Il est clair d'une lecture objective de l'histoire que la prééminence dont l'Empire Romain jouit dans le passé lointain, dont l'Empire Britannique jouit dans un passé plus récent et dont les Etats-Unis jouissent aujourd'hui n'eut pas lieu grâce à des idées et des théories, mais comme un résultat impérieux de l'histoire, de la géographie et de l'économie. Il est donc inutile de protester contre la suprématie Américaine dans le monde d'aujourd'hui, comme il l'était de protester contre celle de Rome dans le monde ancien.
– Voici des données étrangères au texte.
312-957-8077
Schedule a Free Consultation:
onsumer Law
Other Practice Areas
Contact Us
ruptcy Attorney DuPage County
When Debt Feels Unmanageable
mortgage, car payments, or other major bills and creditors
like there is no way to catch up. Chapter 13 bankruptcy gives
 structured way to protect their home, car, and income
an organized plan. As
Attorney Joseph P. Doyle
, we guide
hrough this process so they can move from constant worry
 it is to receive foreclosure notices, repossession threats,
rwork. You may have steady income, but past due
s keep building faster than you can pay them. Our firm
Protester contre l'inévitable est auto indulgent et naïf ; une erreur commise par la majorité écrasante de l'intelligentsia Arabe.

 

Ce dont la mentalité Arabe a besoin à ce stade est une direction qui puisse la concilier avec le passé (qui ne fut jamais aussi glorieux que les contes tissés par une imagination hyperactive ne nous le feraient croire), et le présent qui n'est pas pire que ce qu'il était auparavant lorsque d'autres grandes puissances prévalaient. Ce dont elle a besoin, en somme, c'est une direction qui l'induise à jeter les yeux sur une cible plus réaliste.

 

En se demandant comment ils peuvent changer la réalité pour convenir à leurs aspirations, les Arabes se cognent la tête contre un mur de pierre. Ce qu'ils devraient se demander à la place, c'est comment se trouver un rôle dans le contexte de cette réalité. Car, comme on ne peut espérer changer le fait que le soleil se lève à l'est et jamais à l'ouest, on ne peut pas non plus changer la réalité du monde comme il est vraiment.